But nontraded trusts are now required to update their net asset values every 18 months after their initial offering, and their own disclosures to the S.E.C. show their values dropping well below the price at which the shares were originally issued. For example, one REIT, American Realty Capital Trust, recently reported that its shares, which had been sold at $10, were now worth $6.62. The sponsor, American Realty Capital of New York, raised $2.3 billion in the last 18 months, according to its chief executive, Nicholas S. Schorsch. Other sponsors, including Cole, have reported similar declines in share price, public records show.ARCT closed its primary offering last week at $10 per share, and is not required to make a new valuation for eighteen months. ARCT did not recently revalue itself at $6.62, and made an 8-K filing this morning stating so and has asked the NYT to correct its error. ARCT raised its full offering of $1.5 billion, with over $300 million coming in June alone. I wonder what, if any, impact the article would have had if it was printed in early June? Did the NYT confuse ARCT with another REIT?

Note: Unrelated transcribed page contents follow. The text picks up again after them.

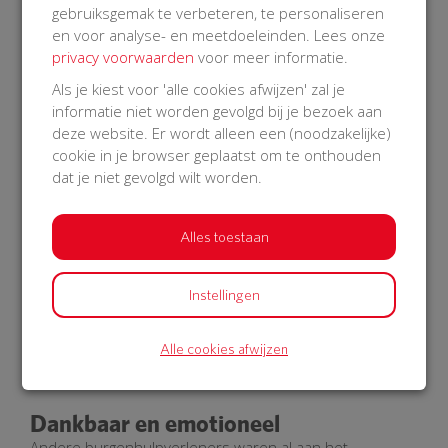
gebruiksgemak te verbeteren, te personaliseren
en voor analyse- en meetdoeleinden. Lees onze
privacy voorwaarden
voor meer informatie.
Als je kiest voor 'alle cookies afwijzen' zal je
informatie niet worden gevolgd bij je bezoek aan
deze website. Er wordt alleen een (noodzakelijke)
cookie in je browser geplaatst om te onthouden
dat je niet gevolgd wilt worden.
Alles toestaan
Meerdere inzetten van de BuurtAED
Instellingen
“Onze AED is al een aantal keren ingezet. De inzet die
me het meest is bijgebleven, was bij een man hier uit de
Alle cookies afwijzen
buurt. Zijn zoon was gelijk gestart met reanimeren. Ook
ik werd opgeroepen en kwam ter plaatse met de AED.
Dankbaar en emotioneel
Andere burgenhulpverleners waren al aan het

Update: The New York Times corrected the above article and added this language to the end of the article:
This article has been revised to reflect the following correction:
Correction: July 20, 2011
An earlier version of this article misstated the share price for American Realty Capital Trust. It was sold at $10 a share, but the current value is not known. It is not $6.62, which is the REIT’s net tangible book value.